Q. Now you were asked about the consent of the parties that wanted or that allegedly wanted to solemnize their marriage and to quote you, “the issue never arose because I didn’t think anything was wrong”. What \did you mean by that?

  1. I think I would have said I didn’t think anything was amiss. I didn’t think all that was leading to this case, you see what I mean. In other words, I assumed this was a request from the couple being channeled through the wife to me. So, I had no reason to misbelieve her. Don’t forget they paid lobola, don’t forget they were living together, don’t forget they had three children, if not four. Everything looked like a marriage to me. So when the wife came and said this is what I and my husband have decided to do, I had no reason to ask her, is he agreeing and why. I had no reason to do so.

……..

Q. Okay, lastly the complainant in this matter you indicated that he was your senior, was senior and he is known to you. Maybe you may make it clear for the record, why he then did not confirm with you or call him to say I have heard the request?

  1. Because there was no need for me to do so, the request was directed at me but I was not the authority, so I referred them to the Chief Magistrate. I had no reason to believe that Marry was asking for was not something that they had not discussed at their home.

Q. And this was the request that had been made or given to you by the accused person?

A. Yes, she did so on behalf of both of them. That is what she told me this is what they had agreed to do and she had been sent to ask me how best to go about it.

Q. So when she spoke to you, she categorically stated that she was acting on behalf of the two of them?

A. She said “sekuru, we want to get married, how do we go about it, we want to get married.”


[14] In light of this testimony from Justice Chiweshe, our view is that the trial court properly found as a fact that the appellant made a representation to that witness that the complainant had agreed to solemnize his marriage with her on the date and at the place already mentioned. The evidence speaks for itself. In any event, there would have been no point in the appellant seeking the advice of Justice Chiweshe, her uncle, on how to go about solemnizing that marriage if she had not at the same time told him that the complainant and herself had agreed to solemnize the marriage.

[15] When Justice Chiweshe spoke about the issue of complainant’s consent to the solemnization of the marriage not having arisen during his discussion with the appellant, there is need to understand that evidence in its context.

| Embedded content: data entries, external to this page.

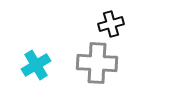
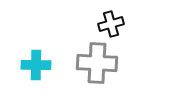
cyan cross: rotated 32 degrees clockwise
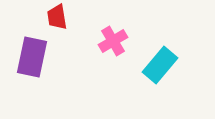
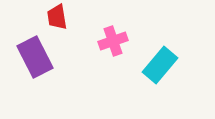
pink cross: rotated 12 degrees clockwise
purple rectangle: moved 3 px right; rotated 39 degrees counterclockwise
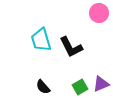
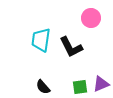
pink circle: moved 8 px left, 5 px down
cyan trapezoid: rotated 25 degrees clockwise
green square: rotated 21 degrees clockwise
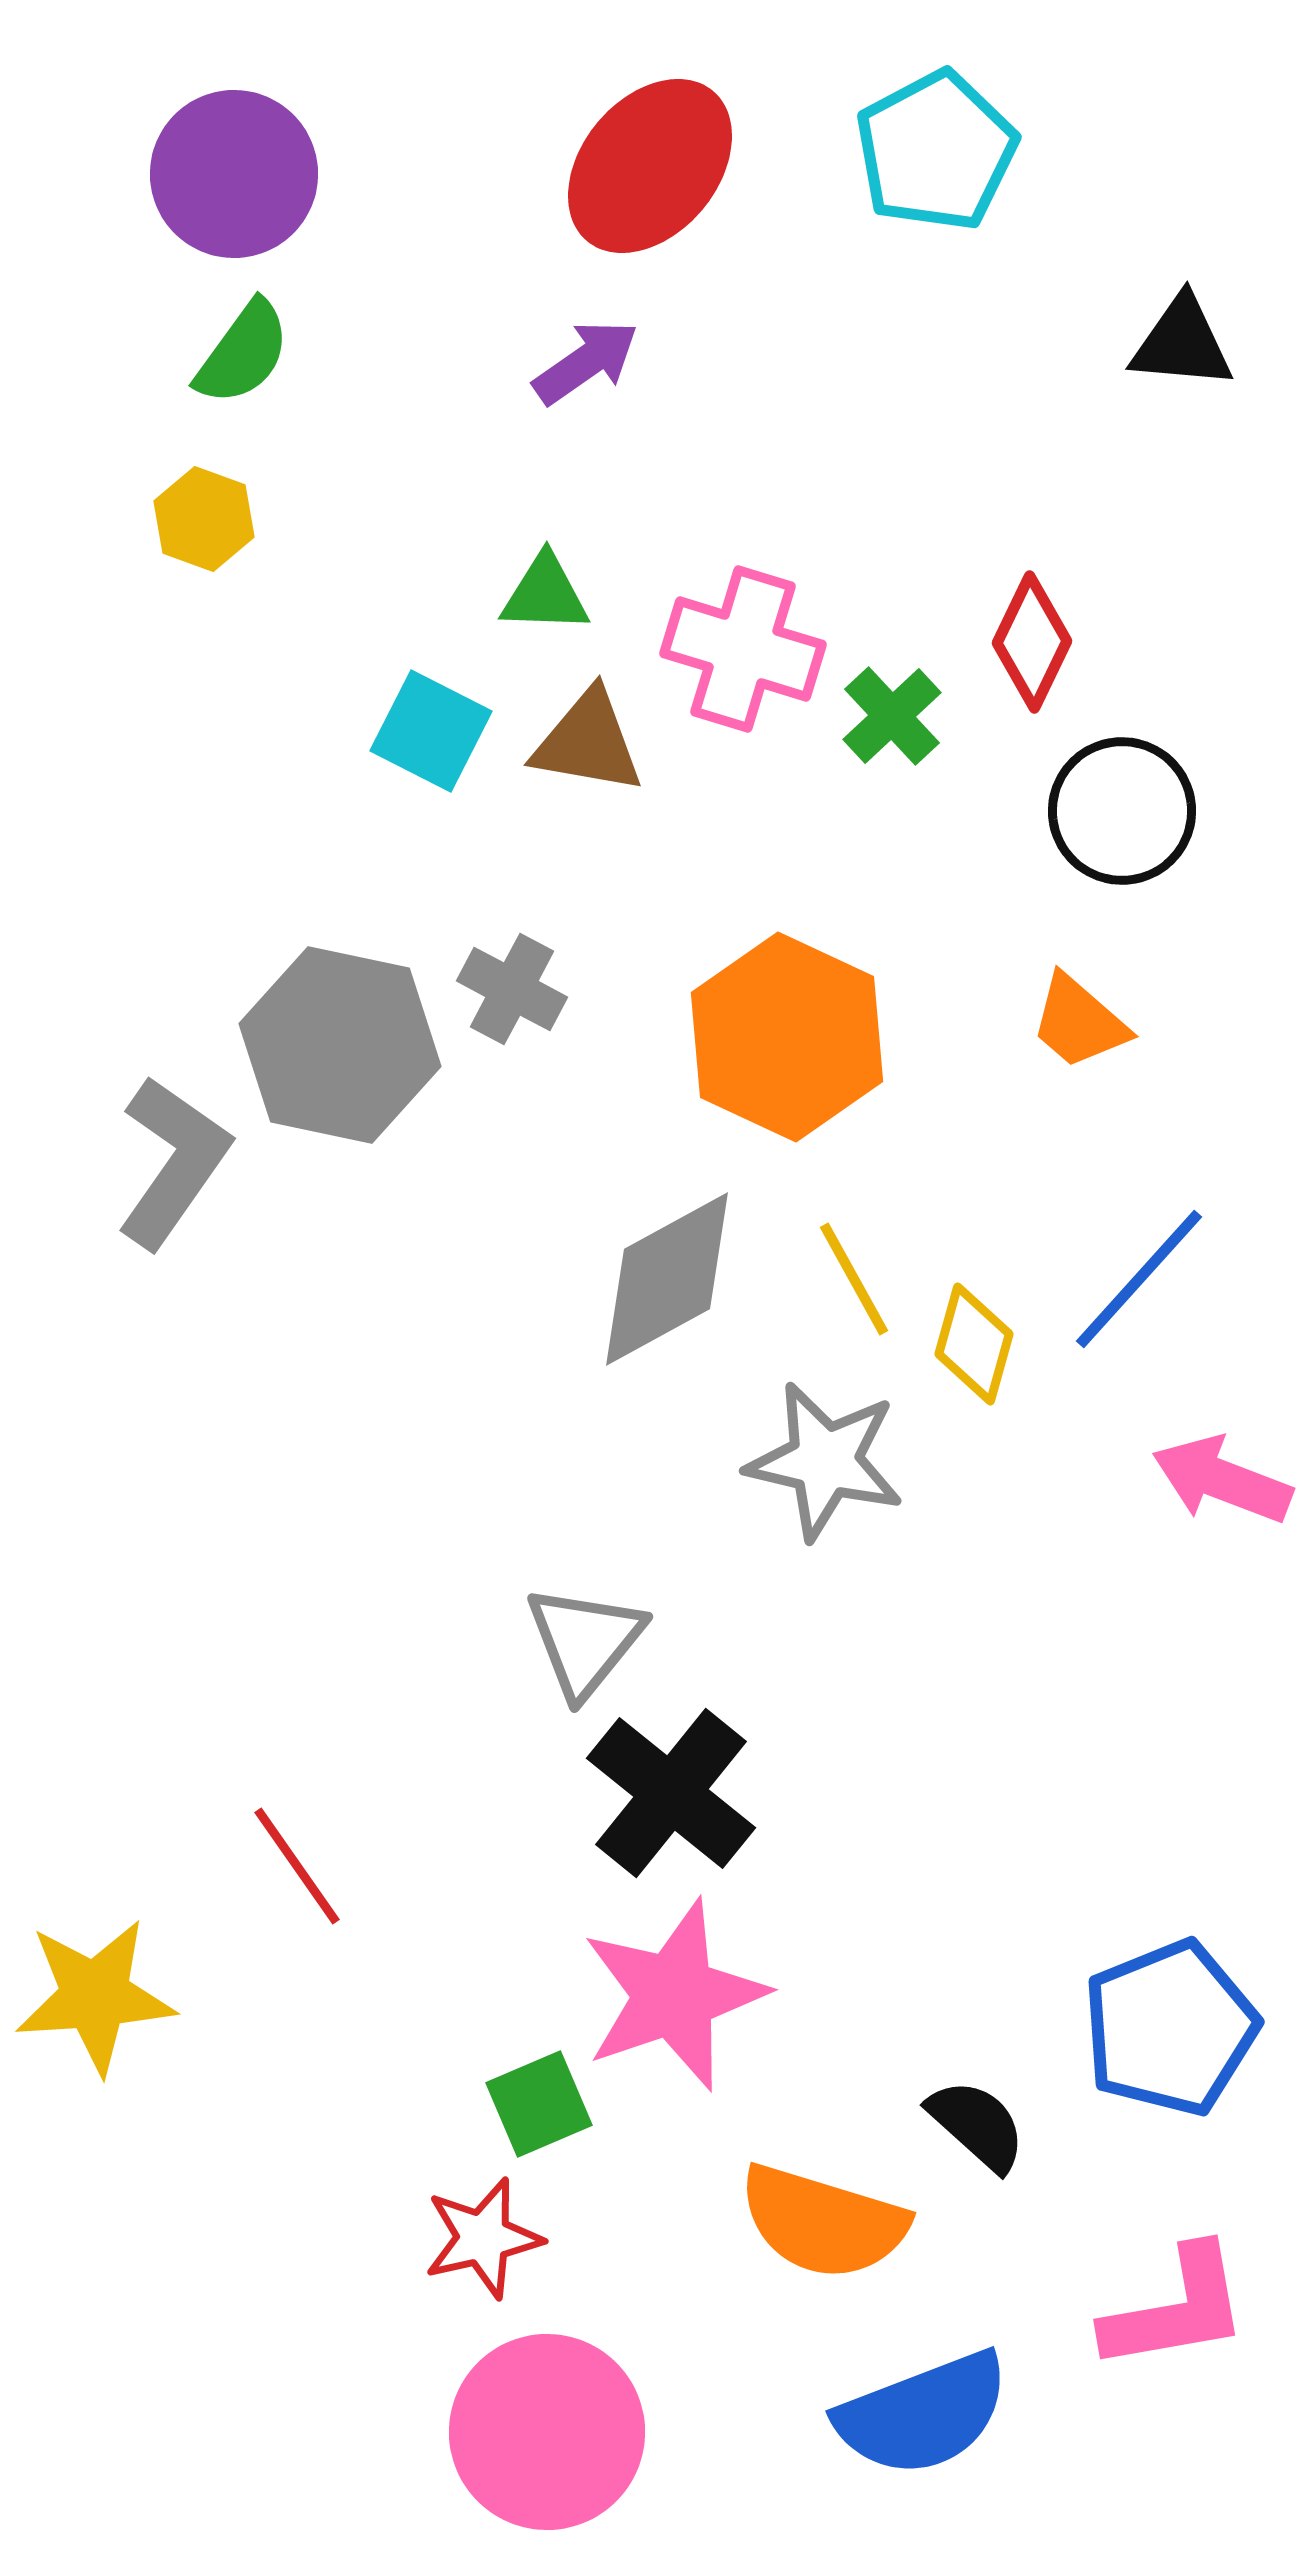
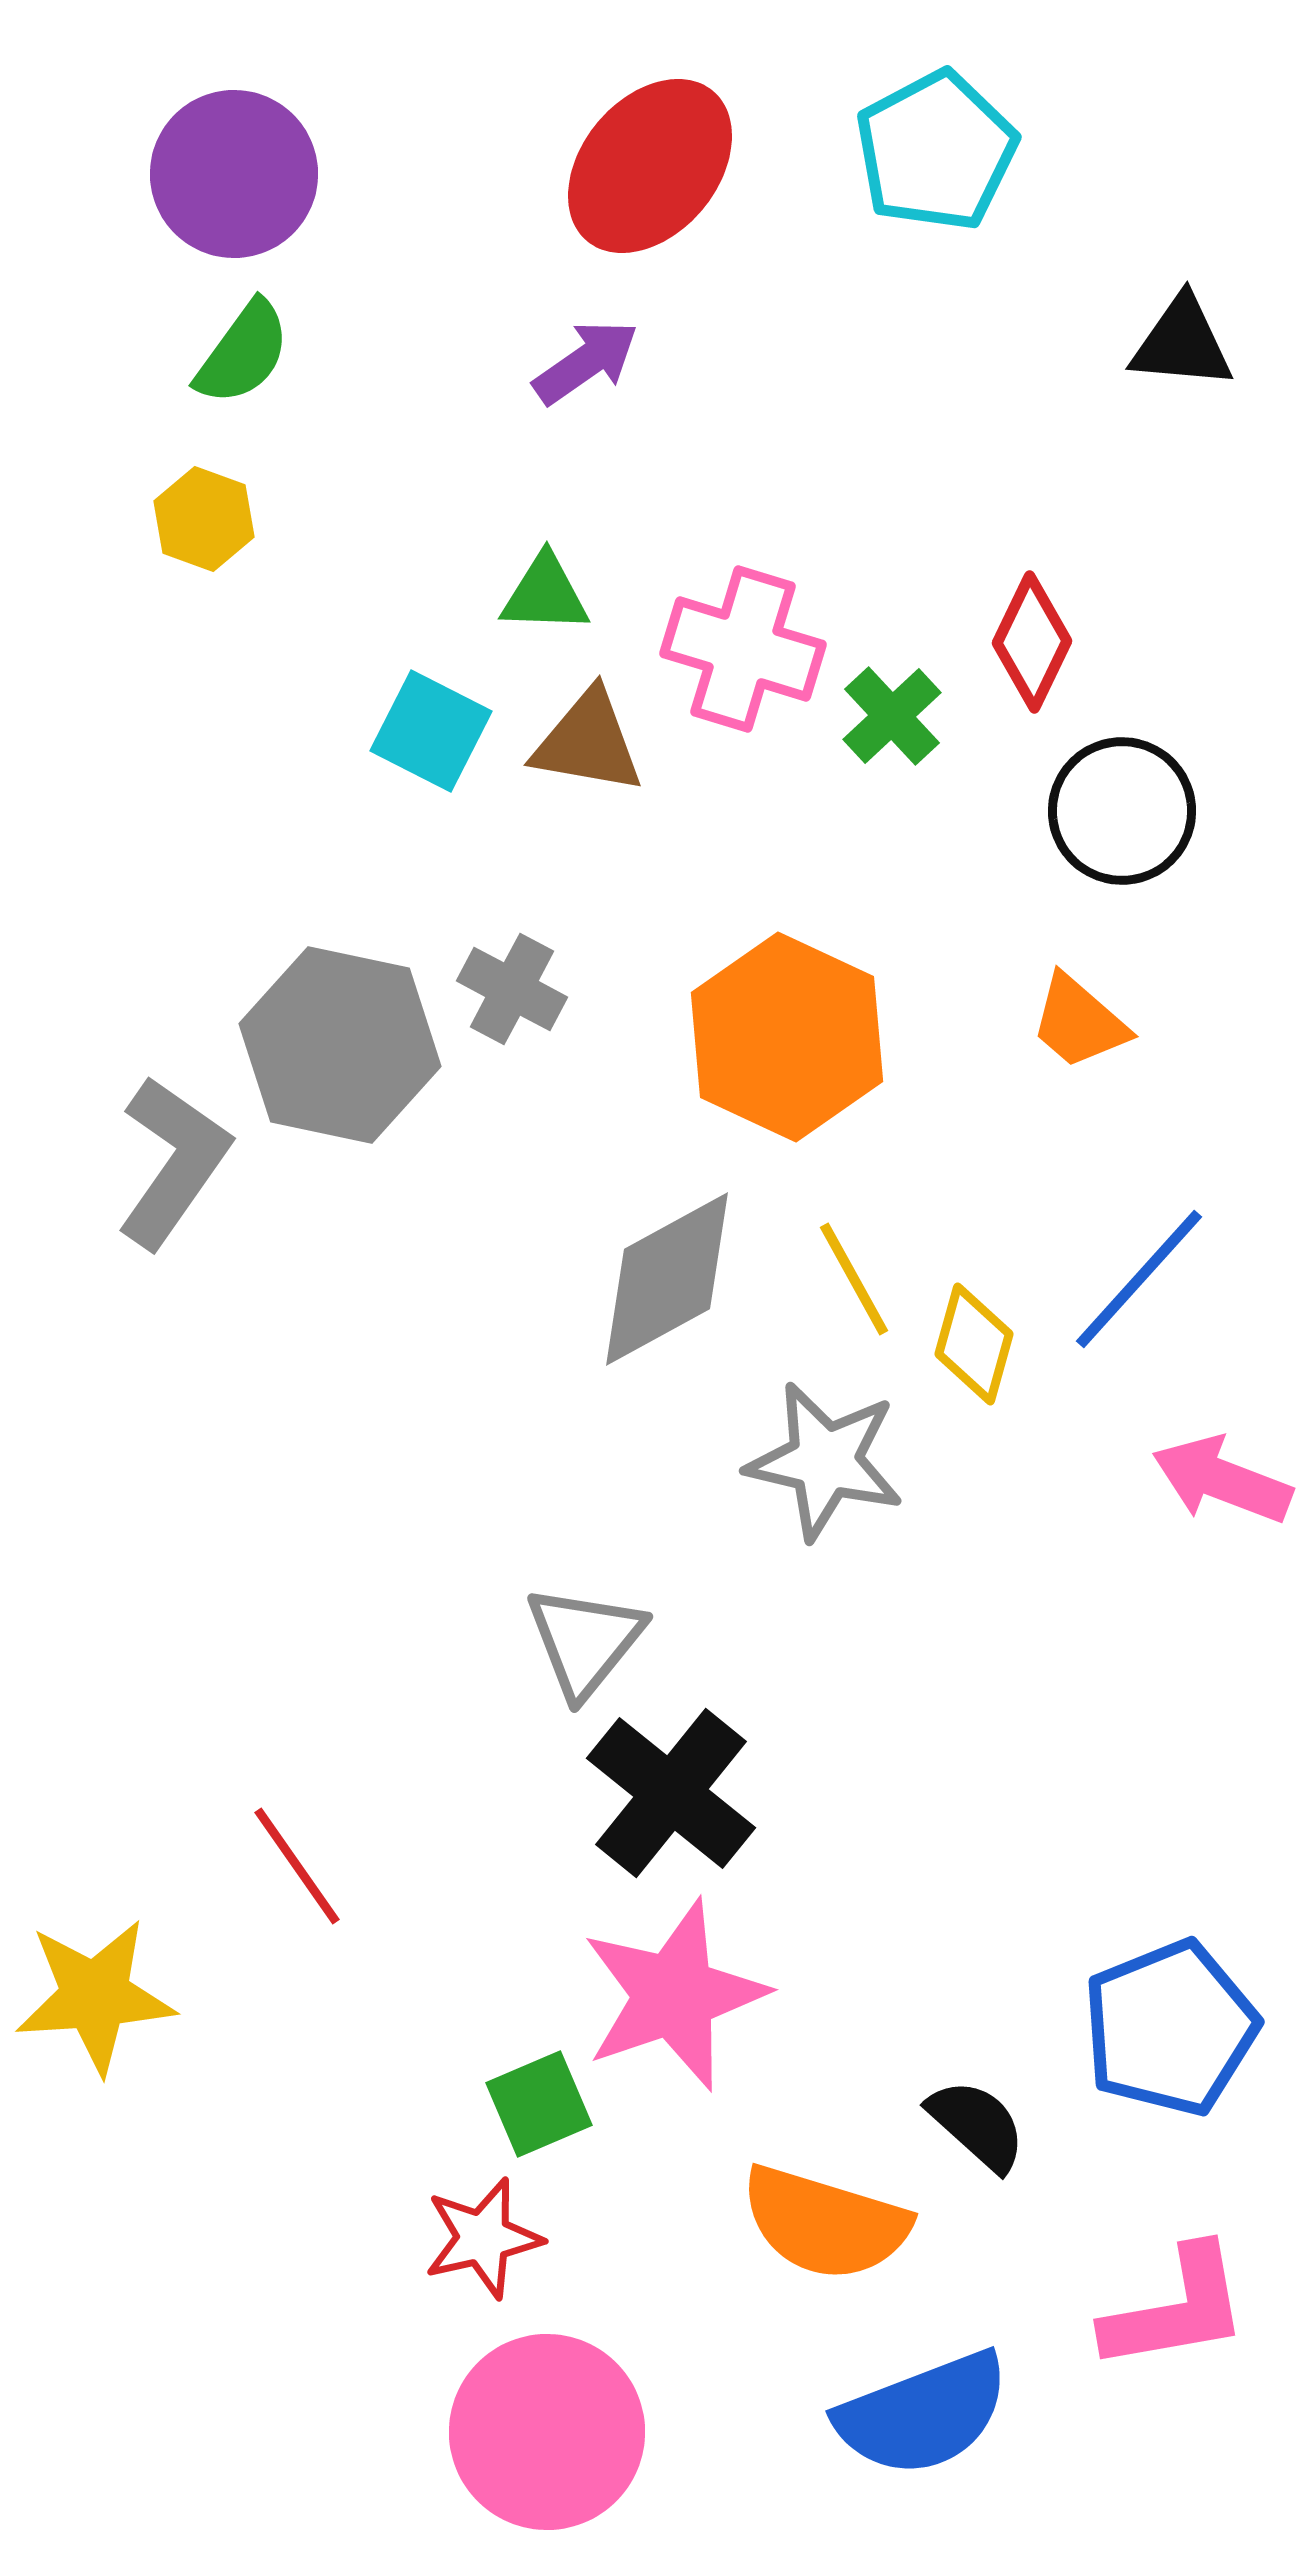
orange semicircle: moved 2 px right, 1 px down
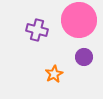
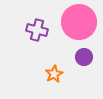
pink circle: moved 2 px down
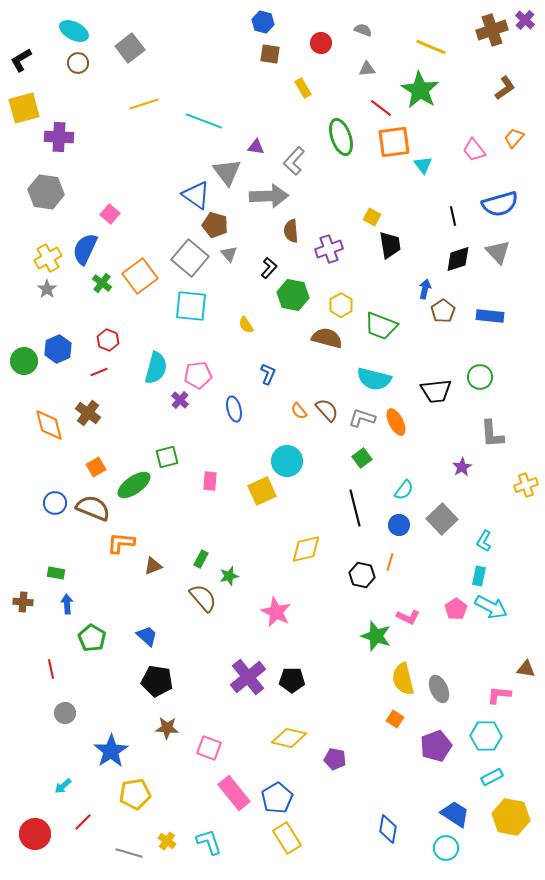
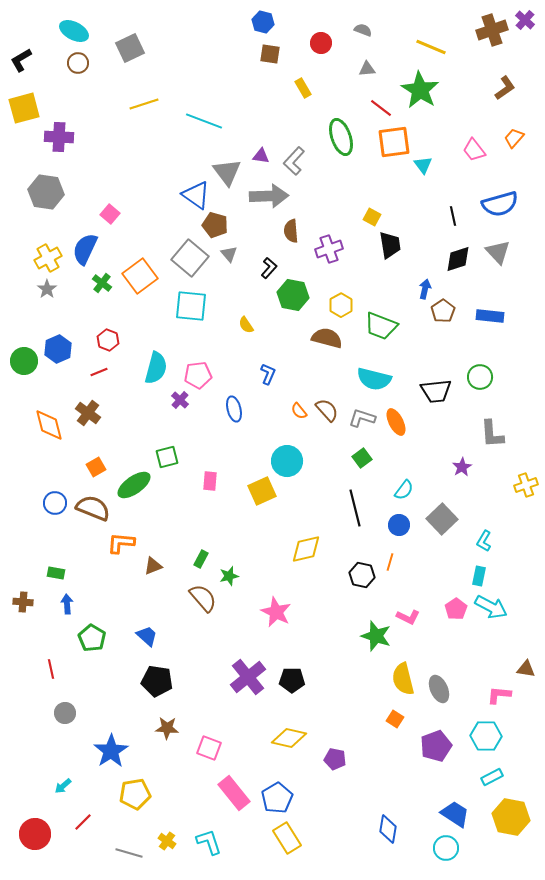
gray square at (130, 48): rotated 12 degrees clockwise
purple triangle at (256, 147): moved 5 px right, 9 px down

In his mind, and as testified to by him, the issue of the complainant’s consent to the solemnization of the marriage could not logically have arisen during his discussion with the appellant. This was so because the whole discussion was initiated by the appellant on the premise that the complainant had agreed – for that is what the word “consent” meant in the circumstances – to the solemnization of the marriage on 2 July 2019 at number 216 Nick Price Drive, Borrowdale Brooke, Harare.

[16] The trial court did not convict the appellant on the basis of Justice Chiweshe’s beliefs and assumptions. It did not convict on the basis of any inferences. Neither did it fashion its own case wholly divorced and different from that alleged in the charge sheet and State outline. What it did was to assess the evidence of Justice Chiweshe in light of all other material evidence placed before it by the prosecution.

We have already referred to pertinent testimony from Justice Chiweshe in this regard. The complainant’s evidence informed the factual finding that he had not agreed to the solemnization of the marriage. That finding has not been appealed.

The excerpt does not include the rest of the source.